* [What is required]
Give again exactly the lines that run from the start of the records to the line holding "Manual Adjustable Front Head Restraints and", both ends counted. Do not include the pictures.

Stored items:

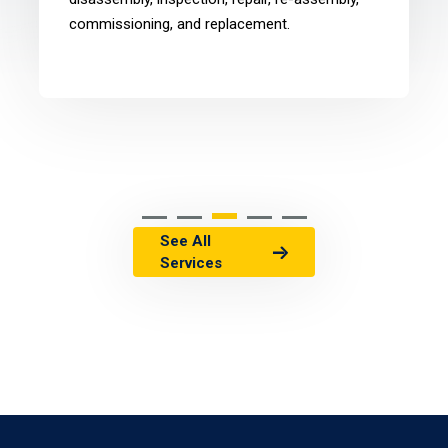
commissioning, and replacement.
See All
Services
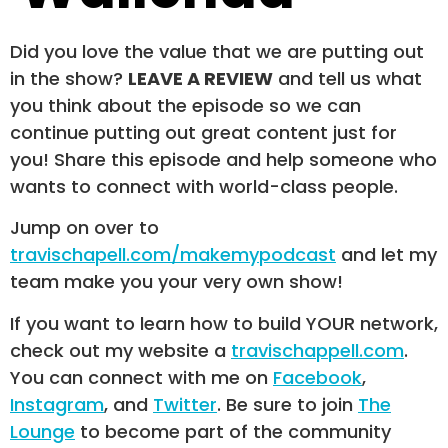
Did you love the value that we are putting out
in the show?
LEAVE A REVIEW
and tell us what
you think about the episode so we can
continue putting out great content just for
you! Share this episode and help someone who
wants to connect with world-class people.
Jump on over to
travischapell.com/makemypodcast
and let my
team make you your very own show!
If you want to learn how to build YOUR network,
check out my website a
travischappell.com
.
You can connect with me on
Facebook
,
Instagram
, and
Twitter
. Be sure to join
The
Lounge
to become part of the community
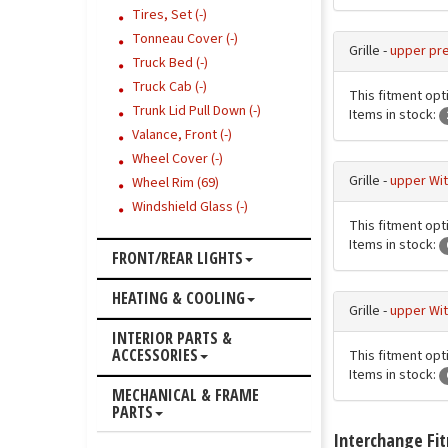
Tires, Set (-)
Tonneau Cover (-)
Grille -
upper pre
Truck Bed (-)
Truck Cab (-)
This fitment opt
Trunk Lid Pull Down (-)
Items in stock:
Valance, Front (-)
Wheel Cover (-)
Grille -
upper Wit
Wheel Rim (69)
Windshield Glass (-)
This fitment opt
Items in stock:
FRONT/REAR LIGHTS
HEATING & COOLING
Grille -
upper Wit
INTERIOR PARTS &
ACCESSORIES
This fitment opt
Items in stock:
MECHANICAL & FRAME
PARTS
Interchange Fi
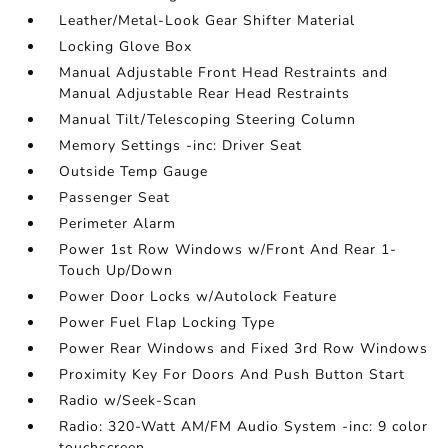
Leather/Metal-Look Gear Shifter Material
Locking Glove Box
Manual Adjustable Front Head Restraints and
Manual Adjustable Rear Head Restraints
Manual Tilt/Telescoping Steering Column
Memory Settings -inc: Driver Seat
Outside Temp Gauge
Passenger Seat
Perimeter Alarm
Power 1st Row Windows w/Front And Rear 1-
Touch Up/Down
Power Door Locks w/Autolock Feature
Power Fuel Flap Locking Type
Power Rear Windows and Fixed 3rd Row Windows
Proximity Key For Doors And Push Button Start
Radio w/Seek-Scan
Radio: 320-Watt AM/FM Audio System -inc: 9 color
touchscreen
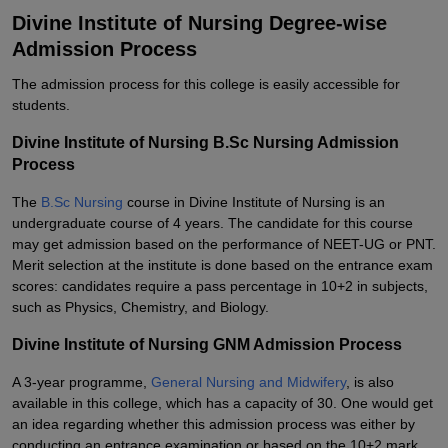
Divine Institute of Nursing Degree-wise
Admission Process
The admission process for this college is easily accessible for
students.
Divine Institute of Nursing B.Sc Nursing Admission
Process
The
B.Sc Nursing
course in Divine Institute of Nursing is an
undergraduate course of 4 years. The candidate for this course
may get admission based on the performance of NEET-UG or PNT.
Merit selection at the institute is done based on the entrance exam
scores: candidates require a pass percentage in 10+2 in subjects,
such as Physics, Chemistry, and Biology.
Divine Institute of Nursing GNM Admission Process
A 3-year programme
,
General
Nursing and Midwifery
, is also
available in this college, which has a capacity of 30. One would get
an idea regarding whether this admission process was either by
conducting an entrance examination or based on the 10+2 mark.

* [Answer]
commissioning, and replacement.
See All
Services
Did you love the value that we are putting out
in the show?
LEAVE A REVIEW
and tell us what
you think about the episode so we can
continue putting out great content just for
you! Share this episode and help someone who
wants to connect with world-class people.
Jump on over to
travischapell.com/makemypodcast
and let my
team make you your very own show!
If you want to learn how to build YOUR network,
check out my website a
travischappell.com
.
You can connect with me on
Facebook
,
Instagram
, and
Twitter
. Be sure to join
The
Lounge
to become part of the community
Tires, Set (-)
Tonneau Cover (-)
Grille -
upper pre
Truck Bed (-)
Truck Cab (-)
This fitment opt
Trunk Lid Pull Down (-)
Items in stock:
Valance, Front (-)
Wheel Cover (-)
Grille -
upper Wit
Wheel Rim (69)
Windshield Glass (-)
This fitment opt
Items in stock:
FRONT/REAR LIGHTS
HEATING & COOLING
Grille -
upper Wit
INTERIOR PARTS &
ACCESSORIES
This fitment opt
Items in stock:
MECHANICAL & FRAME
PARTS
Interchange Fi
Leather/Metal-Look Gear Shifter Material
Locking Glove Box
Manual Adjustable Front Head Restraints and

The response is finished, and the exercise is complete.